Identification of Three Novel Mutations in the FANCA, FANCC, and ITGA2B Genes by Whole Exome Sequencing

Samira Negahdari; Mina Zamani; Tahereh Seifi; Sahar Sedighzadeh; Neda Mazaheri; Jawaher Zeighami; Alireza Sedaghat; Alihossein Saberi; Mohammad Hamid; Bijan Keikhaei; Ramin Radpour; Gholamreza Shariati; Hamid Galehdari

doi:10.4103/ijpvm.IJPVM_462_19

Identification of Three Novel Mutations in the FANCA, FANCC, and ITGA2B Genes by Whole Exome Sequencing

Int J Prev Med. 2020 Aug 6:11:117. doi: 10.4103/ijpvm.IJPVM_462_19. eCollection 2020.

Authors

Samira Negahdari¹, Mina Zamani^{1

2}, Tahereh Seifi^{1

2}, Sahar Sedighzadeh^{1

2}, Neda Mazaheri¹, Jawaher Zeighami¹, Alireza Sedaghat^{1

3}, Alihossein Saberi^{1

4}, Mohammad Hamid^{1

5}, Bijan Keikhaei⁶, Ramin Radpour^{7

8}, Gholamreza Shariati^{1

4}, Hamid Galehdari⁶

Affiliations

¹ Narges Genetics Diagnostic Laboratory, Ahvaz, Iran.
² Department of Genetics, Faculty of Sciences, Shahid Chamran University of Ahvaz, Ahvaz, Iran.
³ Health Research Institute, Diabetes Research Center, Ahvaz Jundishapur Universityof medical Sciences, Ahvaz, Iran.
⁴ Department of Genetics, Ahvaz Jundishapur University of medical Sciences, Ahvaz, Iran.
⁵ Department of Molecular Medicine, Biotechnology Research Center, Pasteur Institute of Iran, Tehran, Iran.
⁶ Health Research Institute, Research Centre of Thalassemia and Hemoglobinopathies, Ahvaz Jundishapur University of Medical Sciences, Ahvaz, Iran.
⁷ Tumor Immunology, Department for BioMedical Research (DBMR), University of Bern, Bern, Switzerland.
⁸ Department of Medical Oncology, Inselspital, Bern University Hospital, University of Bern, Bern, Switzerland.

Abstract

Background: Various blood diseases are caused by mutations in the FANCA, FANCC, and ITGA2B genes. Exome sequencing is a suitable method for identifying single-gene disease and genetic heterogeneity complaints.

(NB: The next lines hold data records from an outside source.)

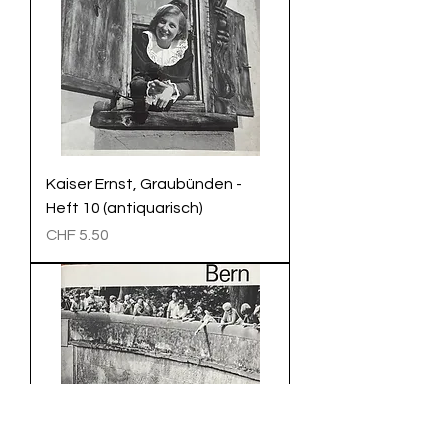
Kaiser Ernst, Graubünden -
Heft 10 (antiquarisch)
Preis
CHF 5.50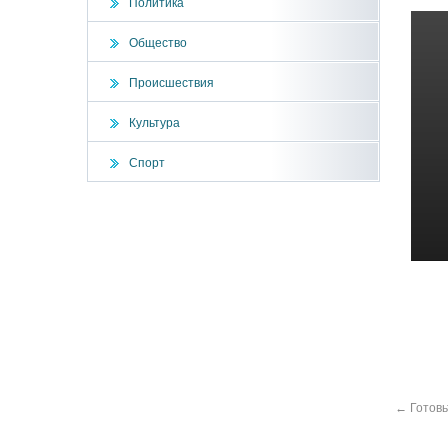
Политика
Общество
Происшествия
Культура
Спорт
←
Готовь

Methods: Among families who were referred to Narges Genetic and PND Laboratory in 2015-2017, five families with a history of blood diseases were analyzed using the whole exome sequencing (WES) method.

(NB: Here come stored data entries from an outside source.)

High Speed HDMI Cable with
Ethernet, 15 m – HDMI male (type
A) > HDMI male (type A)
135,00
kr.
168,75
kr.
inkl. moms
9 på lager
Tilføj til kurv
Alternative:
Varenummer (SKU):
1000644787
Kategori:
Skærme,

Results: We detected two novel mutations (c.190-2A>G and c.2840C>G) in the FANCA gene, c. 1429dupA mutation in the FANCC gene, and c.1392A>G mutation in the ITGA2B gene. The prediction of variant pathogenicity has been done using bioinformatics tools such as Mutation taster PhD-SNP and polyphen2 and were confirmed by Sanger sequencing.

Conclusions: WES could be as a precise tool for identifying the pathologic variants in affected patient and heterozygous carriers among families. This highly successful technique will remain at the forefront of platelet and blood genomic research.

Keywords: Blood platelets; DNA; Fanconi anemia; congenital abnormalities; sequence analysis.